Gandhi Smriti and Darshan Samiti
Gandhi Smriti and Darshan Samiti (GSDS) was formed in September 1984 by the merger of Gandhi Darshan at Rajghat and Gandhi Smriti, at 5, Tees January Marg as an autonomous body, and is functioning under the constructive advice and financial support from the Ministry of Culture, Government of India. The Prime Minister of India is its Chairperson and it has a nominated body of senior Gandhians and representatives of various government departments to guide it in its activities. The basic aim and objective of the Samiti is to propagate the life, mission and thought of Mahatma Gandhi through various socio-educational and cultural programmes....
It has two campuses:
(a) Gandhi Smriti
Gandhi Smriti, housed in the Old Birla House on 5, Tees January Marg, New Delhi, is the sacred place where Mahatma Gandhi's epic Life ended on 30 January 1948. Mahatma Gandhi had lived in this house from 9 September 1947 to 30 January 1948. Thus, the hallowed house treasures many memories of the last 144 days of his life. The Old Birla House was acquired by the Government of India in 1971 and was converted into a National Memorial of the Father of the Nation and was opened to the public on August 15, 1973.
The preserves include the room where Mahatma Gandhi lived and the prayer ground where he held a mass congregation every evening. It was here where assassin’s bullets felled Gandhiji. The building and the landscape have been preserved as they were in those days.
The Memorial consists of: (a) Visual Aspects to perpetuate the memory of Mahatma Gandhi and the noble ideals he represented, (b) Educative Aspects to focus concentrated attention on certain values of life that made Gandhi a Mahatma, and (c) Service Aspects to introduce activities in order to subserve certain felt needs.
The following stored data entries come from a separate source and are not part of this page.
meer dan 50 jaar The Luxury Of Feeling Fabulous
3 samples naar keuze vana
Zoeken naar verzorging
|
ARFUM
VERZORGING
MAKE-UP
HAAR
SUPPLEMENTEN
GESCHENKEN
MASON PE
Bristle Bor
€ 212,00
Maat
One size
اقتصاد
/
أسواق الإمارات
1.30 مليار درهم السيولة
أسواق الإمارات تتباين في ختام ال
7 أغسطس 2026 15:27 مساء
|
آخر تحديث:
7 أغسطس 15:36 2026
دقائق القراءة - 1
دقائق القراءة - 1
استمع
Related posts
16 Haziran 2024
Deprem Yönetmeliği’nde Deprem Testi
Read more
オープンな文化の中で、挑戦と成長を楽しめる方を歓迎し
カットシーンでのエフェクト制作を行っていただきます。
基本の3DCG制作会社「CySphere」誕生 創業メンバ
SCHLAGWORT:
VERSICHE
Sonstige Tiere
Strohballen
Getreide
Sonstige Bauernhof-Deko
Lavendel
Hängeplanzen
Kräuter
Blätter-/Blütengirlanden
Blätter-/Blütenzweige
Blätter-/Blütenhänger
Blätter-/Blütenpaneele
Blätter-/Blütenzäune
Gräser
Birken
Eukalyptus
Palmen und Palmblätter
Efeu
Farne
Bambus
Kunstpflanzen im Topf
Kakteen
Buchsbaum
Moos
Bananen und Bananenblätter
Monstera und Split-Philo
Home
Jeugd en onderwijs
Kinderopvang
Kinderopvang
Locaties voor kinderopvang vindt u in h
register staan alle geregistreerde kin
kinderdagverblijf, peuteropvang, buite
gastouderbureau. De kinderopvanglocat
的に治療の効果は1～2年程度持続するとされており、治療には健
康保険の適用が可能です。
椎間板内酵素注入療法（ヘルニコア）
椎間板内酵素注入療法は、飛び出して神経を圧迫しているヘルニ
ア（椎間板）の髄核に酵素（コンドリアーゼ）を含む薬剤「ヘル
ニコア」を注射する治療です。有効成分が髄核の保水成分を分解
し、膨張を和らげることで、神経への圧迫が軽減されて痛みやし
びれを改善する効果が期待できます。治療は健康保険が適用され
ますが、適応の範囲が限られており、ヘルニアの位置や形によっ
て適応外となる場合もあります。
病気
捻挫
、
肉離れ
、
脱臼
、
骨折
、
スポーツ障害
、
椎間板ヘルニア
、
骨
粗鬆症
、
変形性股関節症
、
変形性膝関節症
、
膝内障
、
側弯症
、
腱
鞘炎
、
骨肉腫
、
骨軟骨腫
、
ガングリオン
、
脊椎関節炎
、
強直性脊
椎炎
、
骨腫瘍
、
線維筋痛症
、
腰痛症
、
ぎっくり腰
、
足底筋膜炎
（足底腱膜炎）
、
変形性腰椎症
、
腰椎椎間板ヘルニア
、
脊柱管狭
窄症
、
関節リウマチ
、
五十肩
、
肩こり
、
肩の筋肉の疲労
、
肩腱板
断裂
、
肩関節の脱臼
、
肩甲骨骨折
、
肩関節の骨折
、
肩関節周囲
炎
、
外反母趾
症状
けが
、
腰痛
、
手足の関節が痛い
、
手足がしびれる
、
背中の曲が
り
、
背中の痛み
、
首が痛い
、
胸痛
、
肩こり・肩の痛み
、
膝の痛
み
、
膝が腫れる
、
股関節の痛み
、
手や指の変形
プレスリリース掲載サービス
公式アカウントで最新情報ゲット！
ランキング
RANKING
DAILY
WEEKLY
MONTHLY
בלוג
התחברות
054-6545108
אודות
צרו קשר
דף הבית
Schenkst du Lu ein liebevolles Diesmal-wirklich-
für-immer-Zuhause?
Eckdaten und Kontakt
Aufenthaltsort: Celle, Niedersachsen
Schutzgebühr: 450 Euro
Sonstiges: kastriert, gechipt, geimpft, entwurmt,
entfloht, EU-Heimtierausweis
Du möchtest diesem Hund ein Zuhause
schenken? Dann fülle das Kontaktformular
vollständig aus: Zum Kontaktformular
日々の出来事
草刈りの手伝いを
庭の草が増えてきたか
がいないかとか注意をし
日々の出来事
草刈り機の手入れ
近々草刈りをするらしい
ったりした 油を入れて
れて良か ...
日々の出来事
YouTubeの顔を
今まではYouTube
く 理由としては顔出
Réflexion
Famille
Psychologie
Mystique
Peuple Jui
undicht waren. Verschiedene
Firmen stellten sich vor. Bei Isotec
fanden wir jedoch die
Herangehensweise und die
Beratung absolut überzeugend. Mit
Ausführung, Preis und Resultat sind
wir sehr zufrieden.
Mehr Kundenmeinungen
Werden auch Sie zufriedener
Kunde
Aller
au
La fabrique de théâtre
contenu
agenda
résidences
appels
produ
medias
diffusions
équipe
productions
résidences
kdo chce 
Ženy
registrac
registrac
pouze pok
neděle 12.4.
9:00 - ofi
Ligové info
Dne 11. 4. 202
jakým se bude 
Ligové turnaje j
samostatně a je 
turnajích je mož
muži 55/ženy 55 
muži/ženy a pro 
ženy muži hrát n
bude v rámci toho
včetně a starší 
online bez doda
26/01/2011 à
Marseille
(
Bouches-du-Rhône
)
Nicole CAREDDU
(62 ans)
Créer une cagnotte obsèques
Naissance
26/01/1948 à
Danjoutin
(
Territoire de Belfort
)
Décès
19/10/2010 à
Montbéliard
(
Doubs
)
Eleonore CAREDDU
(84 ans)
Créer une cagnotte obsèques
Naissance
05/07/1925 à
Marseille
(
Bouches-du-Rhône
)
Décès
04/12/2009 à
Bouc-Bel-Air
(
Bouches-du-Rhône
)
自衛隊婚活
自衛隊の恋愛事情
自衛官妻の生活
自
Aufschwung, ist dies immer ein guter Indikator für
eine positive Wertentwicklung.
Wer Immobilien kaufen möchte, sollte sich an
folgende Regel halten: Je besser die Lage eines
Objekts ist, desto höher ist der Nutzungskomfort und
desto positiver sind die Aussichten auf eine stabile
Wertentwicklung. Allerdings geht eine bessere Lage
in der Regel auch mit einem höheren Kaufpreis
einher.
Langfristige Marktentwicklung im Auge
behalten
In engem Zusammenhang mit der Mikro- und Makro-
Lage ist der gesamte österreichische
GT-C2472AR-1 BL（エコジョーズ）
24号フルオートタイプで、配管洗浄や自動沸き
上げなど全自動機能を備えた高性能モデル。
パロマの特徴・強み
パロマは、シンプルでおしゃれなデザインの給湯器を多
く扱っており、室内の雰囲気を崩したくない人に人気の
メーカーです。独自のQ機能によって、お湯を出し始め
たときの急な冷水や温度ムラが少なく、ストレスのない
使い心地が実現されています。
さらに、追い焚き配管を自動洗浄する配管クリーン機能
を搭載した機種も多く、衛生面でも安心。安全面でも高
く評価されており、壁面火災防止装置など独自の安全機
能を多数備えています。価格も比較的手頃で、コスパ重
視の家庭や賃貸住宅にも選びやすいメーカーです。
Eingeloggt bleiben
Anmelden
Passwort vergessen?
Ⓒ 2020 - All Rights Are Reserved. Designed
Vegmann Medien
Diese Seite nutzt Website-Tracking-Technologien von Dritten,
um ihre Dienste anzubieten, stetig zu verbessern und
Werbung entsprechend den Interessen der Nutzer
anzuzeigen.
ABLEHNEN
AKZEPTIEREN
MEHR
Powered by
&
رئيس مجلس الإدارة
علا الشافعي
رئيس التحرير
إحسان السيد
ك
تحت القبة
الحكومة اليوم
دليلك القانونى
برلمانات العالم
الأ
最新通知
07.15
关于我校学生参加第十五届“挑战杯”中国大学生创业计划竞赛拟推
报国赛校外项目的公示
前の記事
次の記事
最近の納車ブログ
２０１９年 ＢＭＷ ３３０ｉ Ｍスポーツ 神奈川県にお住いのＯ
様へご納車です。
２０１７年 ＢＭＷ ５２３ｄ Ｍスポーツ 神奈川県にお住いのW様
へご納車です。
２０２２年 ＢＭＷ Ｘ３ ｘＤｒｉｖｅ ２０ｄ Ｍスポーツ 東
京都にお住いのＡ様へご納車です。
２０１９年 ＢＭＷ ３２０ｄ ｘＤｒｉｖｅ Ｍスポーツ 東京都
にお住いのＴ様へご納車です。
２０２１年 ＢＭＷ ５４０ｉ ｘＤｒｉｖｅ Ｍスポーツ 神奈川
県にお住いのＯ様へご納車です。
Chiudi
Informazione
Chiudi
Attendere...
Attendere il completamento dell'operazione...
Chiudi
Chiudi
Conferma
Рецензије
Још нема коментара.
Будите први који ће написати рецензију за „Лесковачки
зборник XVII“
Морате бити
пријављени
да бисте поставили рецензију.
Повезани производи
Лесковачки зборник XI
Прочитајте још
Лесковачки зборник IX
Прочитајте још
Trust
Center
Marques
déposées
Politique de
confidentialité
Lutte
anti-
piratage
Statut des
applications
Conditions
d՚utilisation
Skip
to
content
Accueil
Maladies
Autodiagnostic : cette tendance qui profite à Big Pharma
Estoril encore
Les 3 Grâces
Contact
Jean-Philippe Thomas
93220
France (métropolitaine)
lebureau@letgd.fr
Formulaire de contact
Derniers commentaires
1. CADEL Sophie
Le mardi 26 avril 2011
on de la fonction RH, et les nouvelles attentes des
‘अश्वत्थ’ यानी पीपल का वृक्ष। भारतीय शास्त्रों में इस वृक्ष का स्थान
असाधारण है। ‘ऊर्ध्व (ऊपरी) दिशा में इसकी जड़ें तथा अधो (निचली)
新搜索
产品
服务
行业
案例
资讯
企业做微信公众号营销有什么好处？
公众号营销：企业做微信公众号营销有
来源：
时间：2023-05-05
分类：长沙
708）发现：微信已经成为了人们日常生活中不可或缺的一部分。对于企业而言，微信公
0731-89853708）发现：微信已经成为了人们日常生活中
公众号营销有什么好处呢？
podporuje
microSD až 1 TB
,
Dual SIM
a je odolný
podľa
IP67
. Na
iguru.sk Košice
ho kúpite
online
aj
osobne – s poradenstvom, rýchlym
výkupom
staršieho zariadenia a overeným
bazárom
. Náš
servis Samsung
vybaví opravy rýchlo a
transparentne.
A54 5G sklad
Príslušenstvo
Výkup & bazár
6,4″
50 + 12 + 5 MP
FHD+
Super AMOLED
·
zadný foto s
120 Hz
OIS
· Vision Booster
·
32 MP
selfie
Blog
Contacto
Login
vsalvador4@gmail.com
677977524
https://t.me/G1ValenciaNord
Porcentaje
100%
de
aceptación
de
On display in the Museum are photographs, sculptures, paintings, frescos, inscriptions on rocks and relics pertaining to the years Mahatma Gandhi spent here. The meagre personal effects of Gandhiji too are carefully preserved.
A larger than life statue of Mahatma Gandhi, with a boy and a girl holding a dove in their hands standing on either side, emerging out of the globe, symbolising his universal concern for the poor and the deprived, welcomes the visitor at the main entrance of the Gandhi Smriti. It is the work of the renowned sculptor Sri Ram Sutar. The legend at the base of the sculpture says, "My Life is My Message".
A Martyr's Column stands at the spot where the Father of the Nation was assassinated, commemorating the Martyrdom of Mahatma Gandhi as the embodiment of all the sufferings and sacrifices that characterised the long struggle for India's Freedom.
(b) International Centre of Gandhian Studies and Research
The second campus is situated adjacent to the Mahatma Gandhi Samadhi at Rajghat. The sprawling thirty-six acre campus came into existence in 1969 to mark the centenary of Mahatma Gandhi. An International Gandhi Darshan Exhibition was housed to commemorate the occasion. Divided into six huge pavilions spread across the campus, it sought to bring alive the eternal message of the Mahatma “My Life is My Message”. The founding fathers envisaged that in due course of time it would evolve into an educational centre of international stature.
This dream came true when in 1994, during the 125th Birth Anniversary of Gandhiji; the campus was converted into an International Centre of Gandhian Studies and Research (ICGSR). The Centre offers research and guidance facilities to scholars from India and abroad, documentation of various peace initiatives and seeks to provide various inputs on Gandhi and allied subjects at one place. At present the Centre provides a comprehensive exhibition on Gandhi, conference halls, camping facilities for major national and international meets, a library, children's corner, photo unit and a publications division.
The Samiti also publishes a journal, titled Anasakti Darshan.